- [WORKING DATA]:

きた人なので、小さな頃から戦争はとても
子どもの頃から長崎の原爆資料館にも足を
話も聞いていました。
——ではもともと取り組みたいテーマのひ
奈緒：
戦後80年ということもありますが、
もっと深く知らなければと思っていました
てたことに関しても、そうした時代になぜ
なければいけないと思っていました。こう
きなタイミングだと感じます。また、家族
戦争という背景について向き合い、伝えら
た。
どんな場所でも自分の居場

...

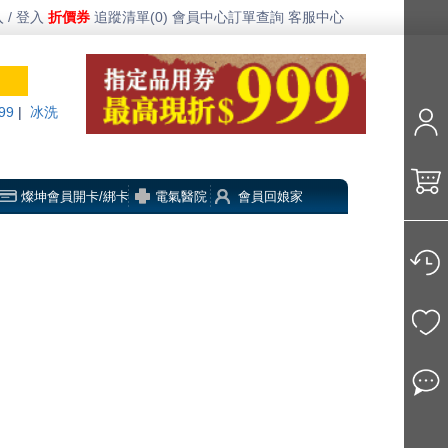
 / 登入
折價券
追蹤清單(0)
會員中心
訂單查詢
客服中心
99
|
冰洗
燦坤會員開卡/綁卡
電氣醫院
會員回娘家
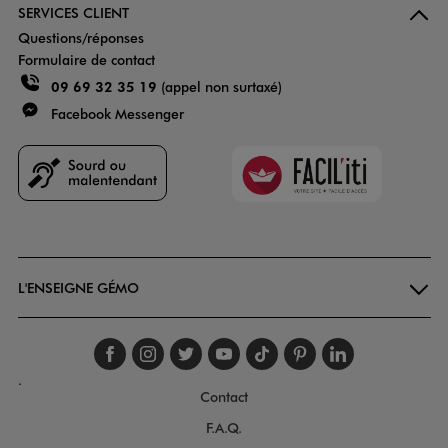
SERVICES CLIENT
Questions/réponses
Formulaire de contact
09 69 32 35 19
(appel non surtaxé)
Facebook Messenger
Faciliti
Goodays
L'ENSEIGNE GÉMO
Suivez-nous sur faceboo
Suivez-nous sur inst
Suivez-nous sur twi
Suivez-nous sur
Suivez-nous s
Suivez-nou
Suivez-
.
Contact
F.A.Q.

- [WHAT TO WORK ON]: Report how many lines of the listing hold the word "nous", with nothing but the number.

- [RESPONSE]: 5